The city, especially Paris, was the first realm he began to express himself in. He discovered the French capital in 1925 and met renowned figures from the artistic avant-garde there. He began to photograph his friends, artists’ studios, street scenes and to elevate the everyday humdrum. He observed the city and explored the endless possibilities offered by the modern language of photography, inspired by debates on abstraction.
“My English is poor. My French is poor. Photography is my only language.”, he said.

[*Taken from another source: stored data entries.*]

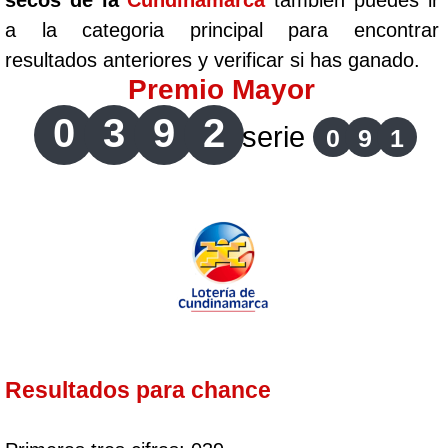
secos de la
Cundinamarca
tambien puedes ir
a la categoria principal para encontrar
resultados anteriores y verificar si has ganado.
Premio Mayor
0
3
9
2
serie
0
9
1
Resultados para chance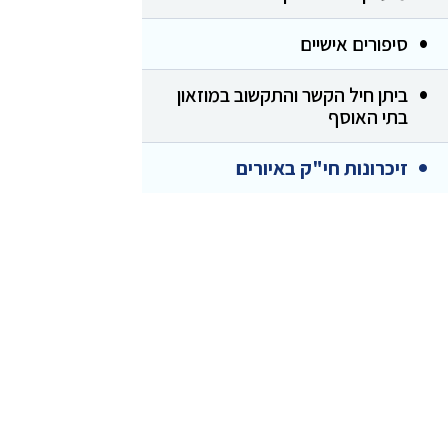
סיפורים אישיים
ביתן חיל הקשר והתקשוב במוזאון
בתי האוסף
זיכרונות חי"ק באיורים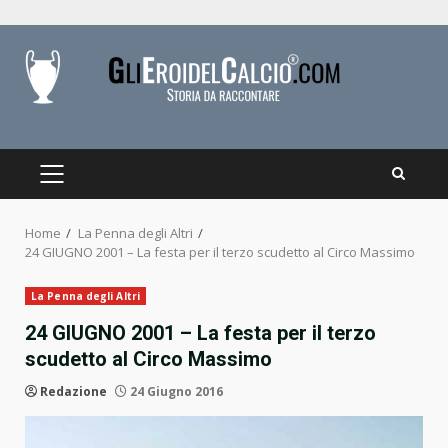
Skip
to
content
PRIMARY
MENU
Home
La Penna degli Altri
24 GIUGNO 2001 – La festa per il terzo scudetto al Circo Massimo
La Penna degli Altri
24 GIUGNO 2001 – La festa per il terzo
scudetto al Circo Massimo
Redazione
24 Giugno 2016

André Kertész, a personal language
One of his first commissions came from monthly magazine, Le Sourire: figures stretched by distorting mirrors, made to appear marvellous or monstrous in equal measure. He developed a sort of obsession with distortion and light play. His striking distortions of female nudes as well as his incredibly modern still lifes, have long earned him association with the surrealists. And yet, André Kertész didn’t want to identify with any artistic movement: “My photography is really a private visual diary (…). It is a tool, to give expression to my life, to describe my life, just as poets or writers describe the experiences they have lived.”
History, the grandiose, bore no interest to him. His images capture intimate memories, like extracts from family albums. The “poet photographer”, according to the writer Pierre Mac Orlan, expressed his imagination through selected parcels of reality. An approach that may have been down to a conversation he had with a gypsy woman wanting a portrait for her fiancé: “Take it when only my eyes are smiling”. “This ordinary girl taught me that the beginning of the smile is the most beautiful, because it is a promise. I can’t tell you how many times I’ve used that, for the most high-end magazines” the artist admitted a few years later.

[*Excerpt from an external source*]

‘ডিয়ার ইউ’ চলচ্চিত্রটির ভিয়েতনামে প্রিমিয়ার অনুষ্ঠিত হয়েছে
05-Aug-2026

Photojournalism owes him a lot. André Kertész has tried and tested all the techniques, and was a huge contributor to the rise in popularity of the small format. André Kertész was one of the first people to purchase the famous Leica camera, which contributed to the emergence of photojournalism. He was quickly recruited by the first major illustrated magazine, VU, for which he illustrated nearly 150 articles. André Kertész would use his unusual images to “suggest” reality, much to the displeasure of American editors who would say of his photos that “they talk too much”.
When he arrived in New York, his work was misunderstood and the artist shared his melancholy (Lost Cloud, photograph from 1937). The human world became ghostly. Pedestrians were reduced to black silhouettes and André Kertész preferred portraits of dogs and pigeons. From his balcony on the 12th floor, he used a telephoto lens to carefully study lines and horizons. He would blur the landmarks, shatter perspectives and wait for the arrival of passers-by to capture the moment.
It was not until the 1960s that André Kertész would once again devote himself to photography with pleasure and that his work would undergo a certain revival through the use of the Polaroid. Ultimately, he bequeathed most of his negatives to the country that inspired the most prolific period of his life: France.